La idea de colocar entre el público a ciudadanos que son ejemplo de los resultados de su exitosa política es tan burda como irrespetuosa a la institucionalidad de un país que Alberto lacera todos los días. Ubicar a Laura, a Nora, a Juan, entre el público, vestidos de modo acorde, dispuestos a agradecer a viva voz en el recinto al Presidente que los expone y señala, es una acción que hasta en un acto político partidario sonaría desprovisto de dignidad, mucho más lo es en el acto de apertura de sesiones del Poder Legislativo. Agreguemos el bochorno de la televisación guionada, que ya enfocaba a estas personas antes que el propio Fernández los nombrara o, también, cuando expusieron casi 40 veces en primer plano los rostros de los Ministros de la Corte Suprema de la Nación, Horacio Rosatti y Carlos Rosenkrantz, cuando eran atacados y cuestionados por el Presidente ante el aplauso y las burlas de los diputados oficialistas -que son los mismos que deberían votar en el juicio político, qué tranquilidad para la ciudadanía tener representantes tan imparciales ante un tema tan delicado- todo eso significó una falta de respeto a la convivencia republicana, la misma de la que se jactó Fernández al cerrar su discurso.

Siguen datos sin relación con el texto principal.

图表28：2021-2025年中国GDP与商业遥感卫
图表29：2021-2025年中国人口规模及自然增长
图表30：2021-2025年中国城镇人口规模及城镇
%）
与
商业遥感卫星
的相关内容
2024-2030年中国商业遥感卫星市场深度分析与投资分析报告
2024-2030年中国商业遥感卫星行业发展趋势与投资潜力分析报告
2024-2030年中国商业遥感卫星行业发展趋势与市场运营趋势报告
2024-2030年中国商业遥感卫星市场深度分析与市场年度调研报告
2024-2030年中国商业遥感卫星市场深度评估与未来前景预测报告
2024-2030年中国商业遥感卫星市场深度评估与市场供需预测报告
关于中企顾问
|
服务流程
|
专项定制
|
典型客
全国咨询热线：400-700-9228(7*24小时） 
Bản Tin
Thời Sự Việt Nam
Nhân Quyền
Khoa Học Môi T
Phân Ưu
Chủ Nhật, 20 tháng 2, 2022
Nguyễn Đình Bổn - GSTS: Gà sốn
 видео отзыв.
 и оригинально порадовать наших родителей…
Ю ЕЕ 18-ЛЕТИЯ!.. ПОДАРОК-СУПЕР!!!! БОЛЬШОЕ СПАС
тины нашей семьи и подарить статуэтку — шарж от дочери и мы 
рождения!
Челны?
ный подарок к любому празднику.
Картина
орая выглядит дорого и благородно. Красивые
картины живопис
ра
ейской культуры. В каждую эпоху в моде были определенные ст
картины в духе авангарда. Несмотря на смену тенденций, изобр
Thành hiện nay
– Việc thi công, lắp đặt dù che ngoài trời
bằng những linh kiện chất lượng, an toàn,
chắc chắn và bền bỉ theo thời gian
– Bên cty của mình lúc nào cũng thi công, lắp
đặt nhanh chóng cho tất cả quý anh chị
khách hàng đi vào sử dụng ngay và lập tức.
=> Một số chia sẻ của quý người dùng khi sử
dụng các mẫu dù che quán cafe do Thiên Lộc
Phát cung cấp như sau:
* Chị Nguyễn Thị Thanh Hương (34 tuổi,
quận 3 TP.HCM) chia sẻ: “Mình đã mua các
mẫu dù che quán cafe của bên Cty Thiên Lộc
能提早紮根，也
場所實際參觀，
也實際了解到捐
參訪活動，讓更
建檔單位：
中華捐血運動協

Como bien señaló el colega Diego Cabot, en el excelente análisis que realizaron varios periodistas de La Nacion a través de un chat on line, utilizar las cámaras para acompañar el discurso forma parte de lo que se llama “atmosfera controlada”. Esto no debería estar permitido en un acto oficial que cuenta con una transmisión pública, que pagamos todos los contribuyentes, pero que estuvo todo el tiempo teñido de partidismo. Utilizar el Estado, los bienes y servicios públicos en favor de un partido político es una manera de acurrucarse bajo el brazo del autoritarismo. Algo de lo que el kirchnerismo sabe y entiende bastante.

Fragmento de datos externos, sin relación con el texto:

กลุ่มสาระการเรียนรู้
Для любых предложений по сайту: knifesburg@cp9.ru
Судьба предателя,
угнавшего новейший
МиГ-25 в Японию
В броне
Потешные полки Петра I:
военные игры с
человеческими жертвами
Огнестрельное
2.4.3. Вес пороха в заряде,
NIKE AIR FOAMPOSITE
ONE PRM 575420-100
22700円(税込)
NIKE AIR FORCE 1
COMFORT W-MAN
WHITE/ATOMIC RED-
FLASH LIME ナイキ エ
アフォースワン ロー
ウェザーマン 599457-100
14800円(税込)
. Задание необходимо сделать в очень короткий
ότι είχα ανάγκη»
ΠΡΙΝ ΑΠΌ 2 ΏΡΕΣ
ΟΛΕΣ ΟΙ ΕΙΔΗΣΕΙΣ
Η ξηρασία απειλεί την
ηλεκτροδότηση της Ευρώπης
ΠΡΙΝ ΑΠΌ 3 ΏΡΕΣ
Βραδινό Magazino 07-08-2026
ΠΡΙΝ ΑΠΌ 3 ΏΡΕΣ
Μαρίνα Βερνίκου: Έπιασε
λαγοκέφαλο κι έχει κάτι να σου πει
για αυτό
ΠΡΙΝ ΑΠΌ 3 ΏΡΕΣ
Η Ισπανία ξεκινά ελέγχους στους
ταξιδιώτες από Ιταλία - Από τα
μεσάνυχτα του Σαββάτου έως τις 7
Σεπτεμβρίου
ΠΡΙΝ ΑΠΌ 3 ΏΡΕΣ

Esta semana Alberto Fernández también mintió cuando dijo que los maestros recuperaron el salario de tal modo que “ahora se preocupan porque no los alcance Ganancias”, fue desmentido hasta por propios y aliados. El 30% de los docentes ganan por debajo de la línea de la pobreza y la mayoría está muy lejos de ganar los $404.000 brutos que exige el piso mínimo de ganancias. Hay muchas y reiteradas falsedades en la gestión y en la propia oratoria del presidente que se pueden desmentir con mucha facilidad. ¿Por qué lo hace? Los líderes entran en contradicción constante respecto a definir sobre la verdad y sus consecuencias, por eso falsean los hechos, manipulan el presente o distorsionan la experiencia de la realidad, este aspecto distintivo se da mucho más en los regímenes totalitarios. La mentira oficial, abrir un debate público alrededor de esas farsas, lesiona la calidad de la democracia. Si bien todos los políticos exageran, ocultan o suelen ser optimistas desmedidos para contar su gestión, hoy cuesta encontrar un paralelismo con alguien que con tanto afán se haya aferrado a la mentira como el actual presidente.
Quizás Fernández mienta porque entiende que la verdad es demasiado peligrosa para su propia valoración personal, algo que, de todos modos, la sociedad hoy hace pero que con el correr del tiempo ya a nadie le va a interesar. La historia suele ser cruel con los mentirosos, no se detendrá mucho tiempo a contextualizar las razones de su accionar. Cuando llegue el momento, solo recordará de ellos el daño que hicieron.